I decided to introduce the topic to every bulimic client - even the minority who seemed to have high commitment to recovery. I say “seemed” because I knew it was important that these clients had the final say over their level of commitment. I’d offer feedback but as with every other aspect of recovery it would be their decision in the end. I'd learned this principle is our marketing advisory business years earlier from William Maister in his fantastic book titled "The Trusted Advisor". Robert Moss also generalised this idea for me over into the world of dream interpretation and intuitive counselling with his "Conscious Dreaming." We advise but in the words of Maister "don't substitute our perspective for theirs."
There were a range of responses to my feedback on their commitment. Some of them became very defensive, saying things like “I wouldn’t be here if I wasn’t committed!” Others immediately connected with the topic. “Thanks for raising this. I feel this is really true and nobody has ever mentioned it. Looking back I can see how it was a mistake not to address this. I get it. Ok what’s next?” One teenager asked me, leaning forward in her chair.
In the weeks that followed it became apparent to me that tools to shift commitment alone weren’t going to get us very far. These tools didn’t help much without clients having a clear vision of recovery from bulimia. A vision of recovery was necessary to give them something to commit too. This, as well as an awareness of bulimia being an addiction, sometimes helped significantly.
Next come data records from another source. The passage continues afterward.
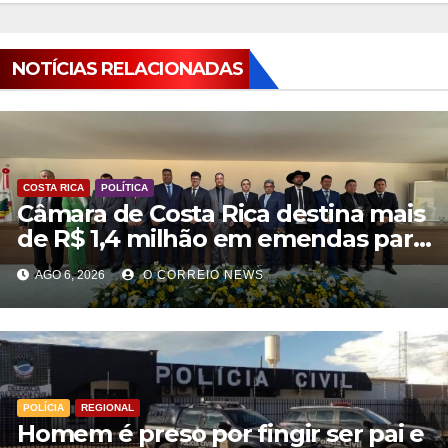
NOTÍCIAS RELACIONADAS
COSTA RICA
POLÍTICA
Câmara de Costa Rica destina mais
de R$ 1,4 milhão em emendas para
investimentos em diversas áreas
AGO 6, 2026
O CORREIO NEWS
POLÍCIA
REGIONAL
Homem é preso por fingir ser pai e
Knowing it is an addiction becomes relevant to engaging willpower when we consider something important: Addictions left untackled tend to get worse over time - not better.
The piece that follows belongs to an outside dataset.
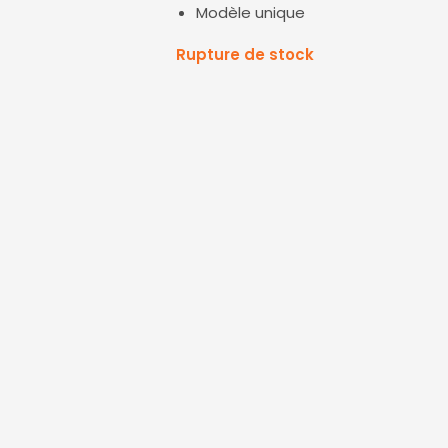
Modèle unique
Rupture de stock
Creating a clear vision was a very empowering exercise for most bulimics because deep down knew they had a ton of potential. They knew they had a number of very strong attributes. Just getting clear on a vision of recovery was often enough for these clients to increase their commitment.
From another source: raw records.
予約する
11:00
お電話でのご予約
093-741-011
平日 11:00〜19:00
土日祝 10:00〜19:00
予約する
Other times looking together at this variable of commitment helped it to grow within them organically. Especially if there was an honest and non judgemental assessment of their personal level of commitment.
Some of the questions bulimics can ask themselves about commitment include the following:
- On a scale of 1-10 (1 being low and 10 being high) where would I rate my level of commitment to recovery?
- What has me decide on that number?
- What would be different if my commitment were increased one or two points?
- Has my commitment been lower than what it is at the moment? What was different back then? How do I know it was lower?
Commitment being such a crucial variable for success in recovery was an exciting discovery for me. The reason: Commitment is a flexible variable. We can change our commitment whenever needed - to get the job done.
Sometimes I share short stories from my own life and how my commitment has varied tremendously with all kinds of pursuits. And the impact this had when my path towards my outcome when the road became tough.
On a couple of occasions my coaches and teachers questioned my level of commitment. Once my coach in ski racing said to me “I’m questioning your commitment Daisy. This isn’t a holiday you know!” Sometimes I copped this kind of feedback on the chin. Other times I became defensive just like some of the people I help.
The path to recovery from bulimia is usually a tough one. I think its best to get real about this up front. It hurts, it’s painful, there will be tears. In my early thirties I attended a weekly open meeting of Anorexics and Bulimics Anonymous. One evening a recovering bulimic put it this way “I can tell you from experience, this disease won’t just lay over in recovery. It wont go down without a fight! It goes down kicking and screaming!”
When push comes to shove, it won’t necessarily be another recovery tool, helper or meeting that you’ll need - to get you through those tough times. What you may be needing in that moment: A strong - and perhaps even a stronger - level of commitment.